Autophagy-induced NR2F1 activation promotes the apoptosis of lens epithelial cells and facilitates cataract-associated fibrosis through targeting STAT3.

Cataracts, a widely prevalent ocular pathology, engender visual impairment and emerge as a primary etiological factor contributing to ocular blindness. Substantial evidence substantiates that epithelial-mesenchymal transition stands prominently among the pivotal causative factors associated with this debilitating condition. However, the underlying mechanism remains unclear. In the present study, we analyzed the single-cell data and found that the mRNA expression of nuclear receptor subfamily 2 group F member 1 (NR2F1/COUP-TFI) was notably decreased in fibrocytes compared with epithelium. Interestingly, we observed a significant up-regulation of NR2F1 protein in the anterior subcapsular cataract mice model and transforming growth factor-β1 (TGF-β1)-treated SRA01/04 cells. Furthermore, we found that TGF-β1 stimulation disrupted the balance of autophagy, leading to impaired degradation and increased protein levels of NR2F1 in SRA01/04 cells. Subsequently, after anterior chamber injection of NR2F1 adeno-associated virus in anterior subcapsular cataract mice, the development of fibrosis was alleviated.

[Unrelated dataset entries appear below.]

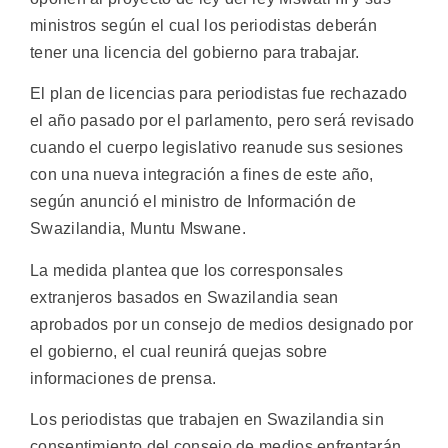
ministros según el cual los periodistas deberán
tener una licencia del gobierno para trabajar.
El plan de licencias para periodistas fue rechazado
el año pasado por el parlamento, pero será revisado
cuando el cuerpo legislativo reanude sus sesiones
con una nueva integración a fines de este año,
según anunció el ministro de Información de
Swazilandia, Muntu Mswane.
La medida plantea que los corresponsales
extranjeros basados en Swazilandia sean
aprobados por un consejo de medios designado por
el gobierno, el cual reunirá quejas sobre
informaciones de prensa.
Los periodistas que trabajen en Swazilandia sin
consentimiento del consejo de medios enfrentarán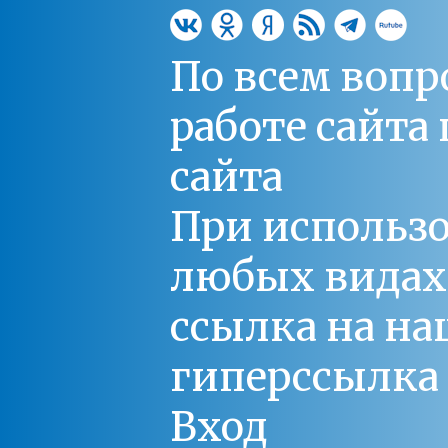
По всем вопр
работе сайт
сайта
При использо
любых видах С
ссылка на на
гиперссылка 
Вход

In vitro, the knockdown of NR2F1 in SRA01/04 also mitigated the TGF-β1-induced epithelial-mesenchymal transition. Mechanically, NR2F1 proteins directly interacted with the promoter region of STAT3 and orchestrated the up-regulation of phosphorylated STAT3 (p-STAT3), thereby facilitating the apoptosis and migration of SRA01/04 cells via the JAK1/STAT3 pathway, resulting in epithelium fibrosis and cataracts. Furthermore, inhibition of p-STAT3 obviously attenuated apoptosis and fibrosis of SRA01/04 cells. Collectively, our study provides a novel therapeutic target for cataracts and offers insight into the underlying mechanism of the epithelial-mesenchymal transition of cataracts.